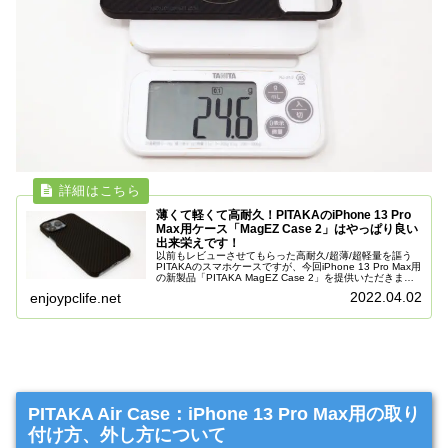
薄くて軽くて高耐久！PITAKAのiPhone 13 Pro
Max用ケース「MagEZ Case 2」はやっぱり良い
出来栄えです！
以前もレビューさせてもらった高耐久/超薄/超軽量を謳う
PITAKAのスマホケースですが、今回iPhone 13 Pro Max用
の新製品「PITAKA MagEZ Case 2」を提供いただきまし
たのでご紹介しておきます。「PITAKA M...
2022.04.02
enjoypclife.net
PITAKA Air Case：iPhone 13 Pro Max用の取り
付け方、外し方について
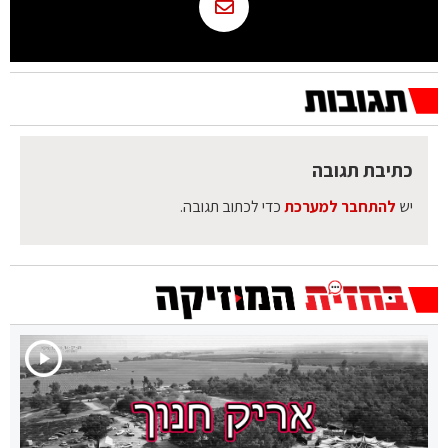
כתיבת תגובה
יש
להתחבר למערכת
כדי לכתוב תגובה.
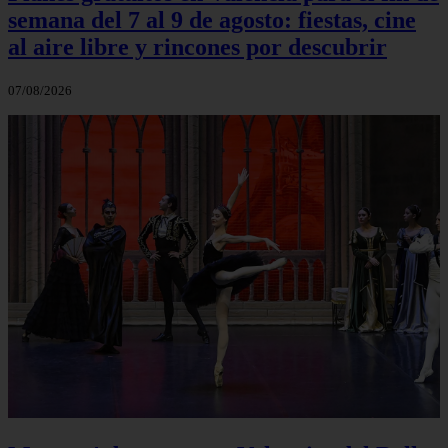
semana del 7 al 9 de agosto: fiestas, cine
al aire libre y rincones por descubrir
07/08/2026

_Problem description:_
All records must be output exactly as they are, except for the pictures, which are left out.

_Reply to the exercise:_
薄くて軽くて高耐久！PITAKAのiPhone 13 Pro
Max用ケース「MagEZ Case 2」はやっぱり良い
出来栄えです！
以前もレビューさせてもらった高耐久/超薄/超軽量を謳う
PITAKAのスマホケースですが、今回iPhone 13 Pro Max用
の新製品「PITAKA MagEZ Case 2」を提供いただきまし
たのでご紹介しておきます。「PITAKA M...
2022.04.02
enjoypclife.net
PITAKA Air Case：iPhone 13 Pro Max用の取り
付け方、外し方について
כתיבת תגובה
יש
להתחבר למערכת
כדי לכתוב תגובה.
semana del 7 al 9 de agosto: fiestas, cine
al aire libre y rincones por descubrir
07/08/2026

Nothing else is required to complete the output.